ROLLBOUND Devlog #2

ROLLBOUND is a web-based physics game where you guide your ball through complex courses, avoid obstacles, collect gems, and try to reach the goal as quickly as possible. In this second technical devlog I'll share the development of some more the game's core features.

ROLLBOUND Devlog #2

ROLLBOUND is a web-based physics game where you guide your ball through complex courses, avoid obstacles, collect gems, and try to reach the goal as quickly as possible. In this second technical devlog I'll share the development of some more the game's core features.

You can find the first devlog here: https://www.supertorio.dev/rollbound-devlog-1/

You can play the in development game here: https://mythicaai.github.io/rollbound/.

If you do, please let me know if you have any feedback!

Game Mechanic - Progress Gates and a Goal

Now that we have a rolling ball and track, lets give the player a place to goal and a way to track progress.

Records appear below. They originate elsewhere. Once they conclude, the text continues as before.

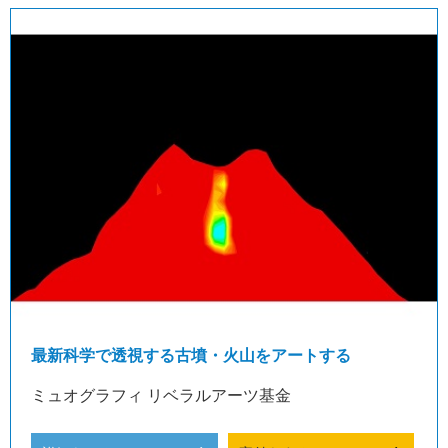
最新科学で透視する古墳・火山をアートする
ミュオグラフィ リベラルアーツ基金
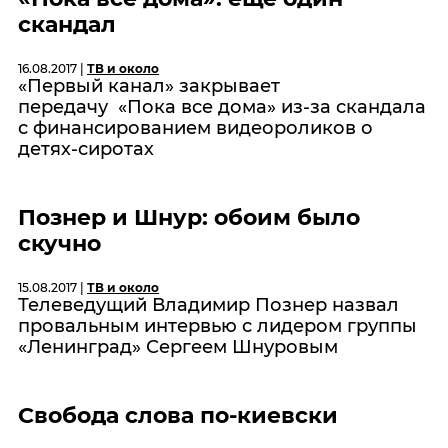
скандал
16.08.2017 |
ТВ и около
«Первый канал» закрывает
передачу «Пока все дома» из-за скандала
с финансированием видеороликов о
детях-сиротах
Познер и Шнур: обоим было
скучно
15.08.2017 |
ТВ и около
Телеведущий Владимир Познер назвал
провальным интервью с лидером группы
«Ленинград» Сергеем Шнуровым
Свобода слова по-киевски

First up we needed a goal at the end. I used a couple more assets from the Kenney Platformer Asset Kit to assemble a simple goal from barrels and flags. This artwork is temporary, but it allowed me to start fleshing out the modular level architecture.

Simple Goal Target For Development

Blender Tag Based Design

To make integrating assets into the game as seamless as possible, we settled on using a tag based approach. In Blender, we tag the meshes and objects we export based on the usage. Since the object names are retained in the GLB export process, we are able to read them in the game code and identify the intended purpose of each piece.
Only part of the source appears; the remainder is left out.